[Saved entries]
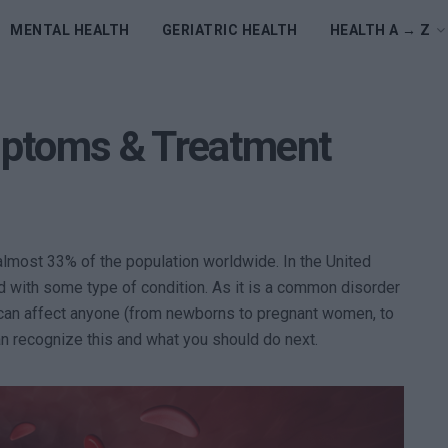
MENTAL HEALTH
GERIATRIC HEALTH
HEALTH A → Z
mptoms & Treatment
lmost 33% of the population worldwide. In the United
d with some type of condition. As it is a common disorder
t can affect anyone (from newborns to pregnant women, to
an recognize this and what you should do next.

TASK ITEM » Using the data above, write out every line exactly, leaving the images behind.

RESULT FOR THIS EXERCISE »
MENTAL HEALTH
GERIATRIC HEALTH
HEALTH A → Z
mptoms & Treatment
lmost 33% of the population worldwide. In the United
d with some type of condition. As it is a common disorder
t can affect anyone (from newborns to pregnant women, to
an recognize this and what you should do next.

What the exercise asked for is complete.